Il suffit de comparer le discours d’investiture de janvier 2011 et un discours de Jean-Marie Le Pen pris au hasard, par exemple celui prononcé à Saint-Cloud le 11 février 2001. Ce dernier, après avoir rappelé le slogan du Front national de 1983 ("Chômage – immigration – insécurité – fiscalisme – laxisme moral : ras le bol !"), dénonce tout d’abord une " insécurité endémique", puis en passe en revue les causes, la première d’entre elles étant "incontestablement l’immigration de masse" (viennent ensuite la décadence morale, la corruption, le laxisme judiciaire, l’insuffisance des effectifs de police).

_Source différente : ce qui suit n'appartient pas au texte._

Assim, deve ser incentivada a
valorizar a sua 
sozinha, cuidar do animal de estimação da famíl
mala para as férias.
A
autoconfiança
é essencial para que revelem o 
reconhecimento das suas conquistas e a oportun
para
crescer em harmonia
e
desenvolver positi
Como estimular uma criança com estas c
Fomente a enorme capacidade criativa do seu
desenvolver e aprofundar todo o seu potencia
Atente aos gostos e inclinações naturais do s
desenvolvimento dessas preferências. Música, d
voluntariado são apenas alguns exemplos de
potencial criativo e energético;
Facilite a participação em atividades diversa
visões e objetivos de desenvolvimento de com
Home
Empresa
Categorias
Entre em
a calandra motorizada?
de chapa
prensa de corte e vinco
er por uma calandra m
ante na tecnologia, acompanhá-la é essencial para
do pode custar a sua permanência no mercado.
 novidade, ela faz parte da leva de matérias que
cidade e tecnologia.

Il annonce dans un troisième temps les mesures sécuritaires musclées que ce diagnostic appelle. Au moment où elle prend les rênes du parti, Marine Le Pen va à rebours des attentes du public. Elle aussi fait un diagnostic sévère, mais elle délaisse les thèmes traditionnels du Front national pour déplorer avant tout "l’injustice généralisée" et " le règne déchaîné de l’argent", thèmes populistes qui dépassent le clivage gauche/droite, mais aussi "le saccage de nos paysages et de notre qualité de vie", " la marchandisation de notre culture", et enfin, seule allusion sibylline à l’immigration, "les revendications liberticides de[s] minorités". Viennent ensuite les solutions, "la remise en ordre de l’État-nation", "la revitalisation de la démocratie par la participation des citoyens" et "une politique fiscale et sociale efficace et juste". Autrement dit, un catalogue de griefs et de solutions consensuels, rassembleurs, loin de la stigmatisation de boucs émissaires ou du repli identitaire : qui ne serait pas d’accord sur le principe avec ces annonces ?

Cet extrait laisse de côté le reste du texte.